Abstract: We continue our discussion on Unicode by looking at how we can compare text that uses diacritical marks or special characters such as the German Umlaut.
Welcome to the 211th issue of The Java(tm) Specialists' Newsletter, written in Vienna by our friend Dr. Wolfgang Laun who works for Thales Austria GmbH. This is the second of two parts of a newsletter on the topic of Unicode. You can read the first part here. It was a bit difficult to send out the first part, since I discovered that my wonderful CRM providers were storing characters as ISO-8859-1, rather than a more sensible encoding such as UTF-8. It took me an inordinate amount of time to get most the characters to display correctly, and then they still showed up wrong on some systems. Instead of Unicode Redux, it gave me Unicode Reflux. This edition will probably have worse issues.
Thank you also to those who wrote to congratulate us on the birth of the latest member of our family, Efigenia Gabriela Kabutz, born on the 13th of May 2013. Imagine what the world will look like when Efigenia is your age! I still remember seeing Skype-like devices on Star Trek when I was a kid and being sure that something like that would never exist. We had one of those rotating dials that used voltage pulses to dial the number. You could actually phone without dialing by tapping the off button quickly in a row for all the numbers. So our number 492019 was four taps, nine taps, two taps, ten taps, one tap and nine taps. It was the way you could use the phone if someone had locked the rotating dial. Oh and in our holiday house in Hermanus, which we ended up selling to F.W. de Klerk, we had a phone with a crank that would generate a signal for the exchange. We would then tell the exchange operator which number we wanted and they would connect us. I remember that. Maybe one day Efigenia will reminisce about how when she grew up, she used to plug her appliances into wall sockets for power!
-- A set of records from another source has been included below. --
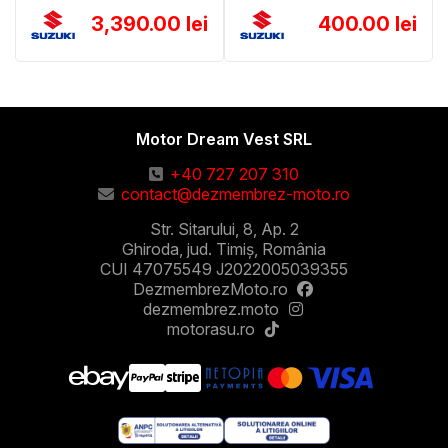
3,390.00 lei
400.00 lei
Motor Dream Vest SRL
+40 727 207 310
contact@dezmembrez-moto.ro
Str. Sitarului, 8, Ap. 2
Ghiroda, jud. Timiș, România
CUI 47075549 J2022005039355
DezmembrezMoto.ro
dezmembrez.moto
motorasu.ro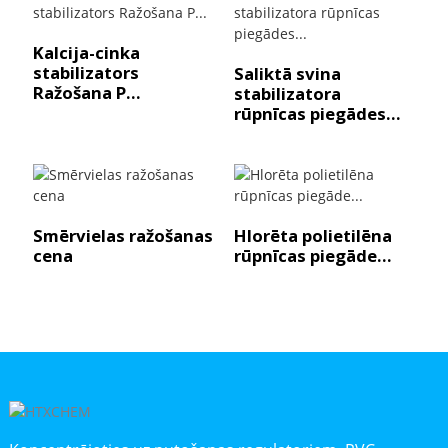
Kalcija-cinka
stabilizators
Saliktā svina
Ražošana P...
stabilizatora
rūpnīcas piegādes...
Smērvielas ražošanas
Hlorēta polietilēna
cena
rūpnīcas piegāde...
javaspecialists.teachable.com: Please visit our new self-study course catalog to see how you can upskill your Java knowledge.
In the first half of this article, we showed how you can write complete Java programs with just 18 keys. We also explained how character values worked and how character strings were made up. We ended off showing how complicated upper case can be when you have different languages that might not have characters for an upper case letter.
words
can be called to produce an output like the one shown below?
private static void words(String w1, String w2 ){ String letPat = "[^\\p{Cntrl}]+"; assert w1.matches(letPat) && w2.matches(letPat); System.out.println(w1 + " - " + w2 + ": " + w1.equals(w2)); }
Genève - Genève: false
The codepoints in the Unicode block combining diacritical marks might be called the dark horses in the assembly of letters. They are nothing on their own, but when following the right kind of letter, they unwaveringly exercise their influence, literally "crossing the t's and dotting the i's". They occur in non-Latin alphabets, and they add an almost exotic flavour to the Latin-derived alphabet, with, e.g., the diaeresis decorating vowels (mostly) and the háček adding body to consonants (mostly).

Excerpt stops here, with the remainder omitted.